3. If you want to use S3 storage, you also need to install the following plugins:

    ```yaml
      - groupId: org.jenkins-ci.plugins
        artifactId: aws-credentials
        source:
          version: 218.v1b_e9466ec5da_
      - groupId: org.jenkins-ci.plugins.aws-java-sdk
        artifactId: aws-java-sdk-minimal  # dependency for aws-credentials
        source:
          version: 1.12.633-430.vf9a_e567a_244f
      - groupId: org.jenkins-ci.plugins
      artifactId: jackson2-api  # dependency for other plugins
        source:
          version: 2.16.1-373.ve709c6871598
    ```

!!! note

    The Helm Chart provided by Amamba v0.3.2 and earlier corresponds to Jenkins version 2.414. It has been tested that this version of Job Cacher 399.v12d4fa_dd3db_d cannot correctly recognize S3 configuration. Please pay attention to using an upgraded version of Jenkins and Job Cacher.

## Configuration

In the **Manage Jenkins** interface, configure the parameters for S3 as follows:

![Configure Plugin](https://docs.daocloud.io/daocloud-docs-images/docs/amamba/images/job-cacher03.png)

Alternatively, you can modify the ConfigMap via CasC to persist the configuration.

An example of the corrected YAML is as follows:

```yaml
unclassified:
  ...
  globalItemStorage:
    storage:
      nonAWSS3:
        bucketName: jenkins-cache
        credentialsId: dOOkOgwIDUEcAYxWd9cF
        endpoint: http://10.6.229.90:30404
        region: Auto
        signerVersion:
        parallelDownloads: true
        pathStyleAccess: false
```

## Usage

After completing the above configuration, we can use the `cache` function provided by Job Cacher in the Jenkinsfile. For example, in the following pipeline:

```groovy
pipeline {
  agent {
    node {
      label 'nodejs'
    }
  }
  stages {
    stage('clone') {
      steps {
          git(url: 'https://gitlab.daocloud.cn/ndx/engineering/application/amamba-test-resource.git', branch: 'main', credentialsId: 'git-amamba-test')
      }
    }
    stage('test') {
      steps {
          sh 'git rev-parse HEAD > .cache'
          cache(caches: [
            arbitraryFileCache(
              path: "pipeline-template/nodejs/node_modules",
              includes: "**/*",
              cacheValidityDecidingFile: ".cache",
            )
          ]){
            sh 'cd pipeline-template/nodejs/ && npm install && npm run build && npm install jest jest-junit && npx jest --reporters=default --reporters=jest-junit'
            junit 'pipeline-template/nodejs/junit.xml'
          }
      }
    }
  }
}
```

This pipeline defines two stages, clone and test. In the test stage, we cache all files under node_modules to avoid fetching npm packages every time. We also define the .cache file as the unique identifier for the cache.
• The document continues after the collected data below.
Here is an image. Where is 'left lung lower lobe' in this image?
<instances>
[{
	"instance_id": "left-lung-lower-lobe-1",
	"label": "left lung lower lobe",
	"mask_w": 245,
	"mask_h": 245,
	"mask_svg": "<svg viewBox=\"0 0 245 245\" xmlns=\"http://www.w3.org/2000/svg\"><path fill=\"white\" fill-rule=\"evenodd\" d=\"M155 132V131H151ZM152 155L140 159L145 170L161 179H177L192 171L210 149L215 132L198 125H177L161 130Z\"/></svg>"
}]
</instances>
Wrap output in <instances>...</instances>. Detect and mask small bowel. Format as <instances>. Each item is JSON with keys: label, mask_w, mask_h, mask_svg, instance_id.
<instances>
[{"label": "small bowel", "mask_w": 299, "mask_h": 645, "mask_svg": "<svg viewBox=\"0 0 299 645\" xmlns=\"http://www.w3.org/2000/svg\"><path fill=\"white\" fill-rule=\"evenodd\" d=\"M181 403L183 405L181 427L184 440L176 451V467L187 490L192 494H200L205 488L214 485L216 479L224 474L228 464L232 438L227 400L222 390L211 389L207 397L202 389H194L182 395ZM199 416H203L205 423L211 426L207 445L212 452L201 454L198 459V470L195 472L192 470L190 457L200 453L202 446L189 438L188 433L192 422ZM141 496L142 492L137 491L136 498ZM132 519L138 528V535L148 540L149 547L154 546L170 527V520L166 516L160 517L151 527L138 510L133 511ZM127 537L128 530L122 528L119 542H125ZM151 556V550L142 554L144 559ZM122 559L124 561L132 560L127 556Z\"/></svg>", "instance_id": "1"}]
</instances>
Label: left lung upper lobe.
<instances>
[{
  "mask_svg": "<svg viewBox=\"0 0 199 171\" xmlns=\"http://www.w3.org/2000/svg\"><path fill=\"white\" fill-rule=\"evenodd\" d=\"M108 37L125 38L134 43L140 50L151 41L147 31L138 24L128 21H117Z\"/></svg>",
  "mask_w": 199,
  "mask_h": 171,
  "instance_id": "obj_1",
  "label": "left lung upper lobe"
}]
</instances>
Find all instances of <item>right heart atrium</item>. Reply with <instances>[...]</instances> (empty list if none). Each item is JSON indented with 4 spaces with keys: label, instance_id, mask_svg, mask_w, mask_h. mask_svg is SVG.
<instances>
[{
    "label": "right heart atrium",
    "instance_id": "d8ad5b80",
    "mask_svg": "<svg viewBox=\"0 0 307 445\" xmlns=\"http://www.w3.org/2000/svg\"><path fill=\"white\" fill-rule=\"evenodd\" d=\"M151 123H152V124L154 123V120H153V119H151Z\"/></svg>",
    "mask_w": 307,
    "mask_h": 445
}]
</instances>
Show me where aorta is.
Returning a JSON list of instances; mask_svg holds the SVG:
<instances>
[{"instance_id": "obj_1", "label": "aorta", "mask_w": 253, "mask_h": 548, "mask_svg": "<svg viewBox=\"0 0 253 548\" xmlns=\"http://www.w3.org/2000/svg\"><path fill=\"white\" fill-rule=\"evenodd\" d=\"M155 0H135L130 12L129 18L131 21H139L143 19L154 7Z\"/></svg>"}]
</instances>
This means that once there is any update in the current branch, the cache will become invalid and npm packages will be fetched again.

After completion, you can see that the second run of the pipeline significantly reduces the time:

![Run Pipeline Log](https://docs.daocloud.io/daocloud-docs-images/docs/amamba/images/job-cacher04.png)
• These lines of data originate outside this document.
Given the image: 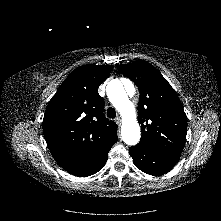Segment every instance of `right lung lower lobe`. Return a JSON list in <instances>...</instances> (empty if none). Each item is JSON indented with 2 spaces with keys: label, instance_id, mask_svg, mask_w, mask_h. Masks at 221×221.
<instances>
[{
  "label": "right lung lower lobe",
  "instance_id": "1",
  "mask_svg": "<svg viewBox=\"0 0 221 221\" xmlns=\"http://www.w3.org/2000/svg\"><path fill=\"white\" fill-rule=\"evenodd\" d=\"M112 145L101 151L95 158L92 159V161L88 162L83 166L74 168L72 170H68V172L78 177H86L95 174L107 162L108 152L111 149Z\"/></svg>",
  "mask_w": 221,
  "mask_h": 221
}]
</instances>
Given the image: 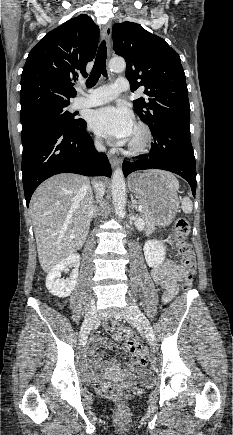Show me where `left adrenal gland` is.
Masks as SVG:
<instances>
[{"mask_svg":"<svg viewBox=\"0 0 233 435\" xmlns=\"http://www.w3.org/2000/svg\"><path fill=\"white\" fill-rule=\"evenodd\" d=\"M132 208L138 211L137 202L134 200L133 196H131Z\"/></svg>","mask_w":233,"mask_h":435,"instance_id":"a2214340","label":"left adrenal gland"}]
</instances>
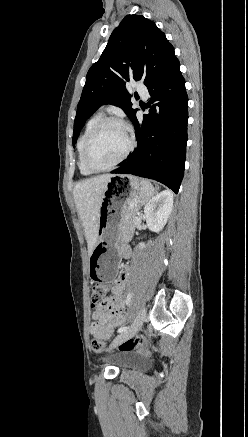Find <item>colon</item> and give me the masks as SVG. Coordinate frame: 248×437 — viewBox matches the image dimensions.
Wrapping results in <instances>:
<instances>
[{"instance_id": "1", "label": "colon", "mask_w": 248, "mask_h": 437, "mask_svg": "<svg viewBox=\"0 0 248 437\" xmlns=\"http://www.w3.org/2000/svg\"><path fill=\"white\" fill-rule=\"evenodd\" d=\"M109 292V286H92L91 301L93 305L102 301ZM148 344L145 337L129 338L123 341L119 349L120 351H133L135 349L144 348ZM91 348L96 353H101L105 349V343L100 339L91 341Z\"/></svg>"}]
</instances>
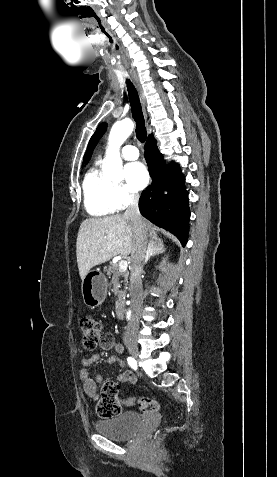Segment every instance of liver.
<instances>
[{"instance_id":"6515ba94","label":"liver","mask_w":277,"mask_h":477,"mask_svg":"<svg viewBox=\"0 0 277 477\" xmlns=\"http://www.w3.org/2000/svg\"><path fill=\"white\" fill-rule=\"evenodd\" d=\"M150 237L161 242L151 223L144 221ZM134 244L131 221L124 214L84 220L79 228L76 256L81 279L93 268L116 255L128 256Z\"/></svg>"}]
</instances>
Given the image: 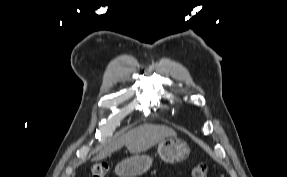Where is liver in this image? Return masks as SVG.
Returning a JSON list of instances; mask_svg holds the SVG:
<instances>
[{
    "mask_svg": "<svg viewBox=\"0 0 287 177\" xmlns=\"http://www.w3.org/2000/svg\"><path fill=\"white\" fill-rule=\"evenodd\" d=\"M176 135V132L167 126L143 124L128 131L126 134L104 147L93 160H102L110 156L114 151L122 148L124 145L130 153L144 152L155 144L163 141L165 138L176 137Z\"/></svg>",
    "mask_w": 287,
    "mask_h": 177,
    "instance_id": "liver-1",
    "label": "liver"
}]
</instances>
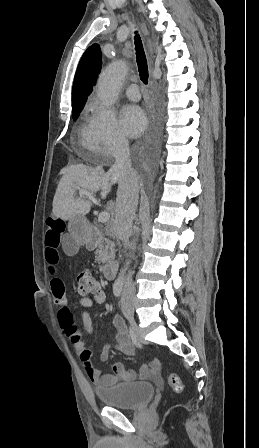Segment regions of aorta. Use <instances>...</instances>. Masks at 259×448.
<instances>
[{
    "label": "aorta",
    "mask_w": 259,
    "mask_h": 448,
    "mask_svg": "<svg viewBox=\"0 0 259 448\" xmlns=\"http://www.w3.org/2000/svg\"><path fill=\"white\" fill-rule=\"evenodd\" d=\"M127 73V65L124 61H116L110 64L100 75L97 83V96L100 102L111 106L118 98V94ZM126 267L124 266L117 278V283H122Z\"/></svg>",
    "instance_id": "aorta-1"
}]
</instances>
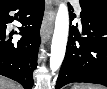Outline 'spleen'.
I'll return each instance as SVG.
<instances>
[{
    "mask_svg": "<svg viewBox=\"0 0 107 89\" xmlns=\"http://www.w3.org/2000/svg\"><path fill=\"white\" fill-rule=\"evenodd\" d=\"M72 89H103L102 86L75 84Z\"/></svg>",
    "mask_w": 107,
    "mask_h": 89,
    "instance_id": "1",
    "label": "spleen"
}]
</instances>
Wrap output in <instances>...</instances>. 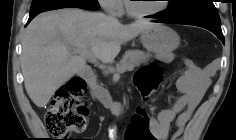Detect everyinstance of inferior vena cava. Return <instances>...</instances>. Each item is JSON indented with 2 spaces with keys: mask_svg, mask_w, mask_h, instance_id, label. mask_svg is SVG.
<instances>
[{
  "mask_svg": "<svg viewBox=\"0 0 236 140\" xmlns=\"http://www.w3.org/2000/svg\"><path fill=\"white\" fill-rule=\"evenodd\" d=\"M109 17L111 18V19H115V17H114V15H109Z\"/></svg>",
  "mask_w": 236,
  "mask_h": 140,
  "instance_id": "inferior-vena-cava-1",
  "label": "inferior vena cava"
}]
</instances>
![Run Pipeline Result](https://docs.daocloud.io/daocloud-docs-images/docs/amamba/images/job-cacher05.png)

For more options, you can refer to the documentation: [Job Cacher | Jenkins plugin](https://plugins.jenkins.io/jobcacher/)

## Other

- **About Performance**: job-cacher is also implemented based on `MasterToSlaveFileCallable`, which is based on remote calls to directly upload and download in the agent, rather than the agent -> controller -> S3 way;
- **About Cache Size**: job-cacher supports various compression algorithms, including `ZIP`, `TARGZ`, `TARGZ_BEST_SPEED`, `TAR_ZSTD`, `TAR`, with `TARGZ` as the default;
- **About Cache Cleanup**: job-cacher supports setting `maxCacheSize` per pipeline.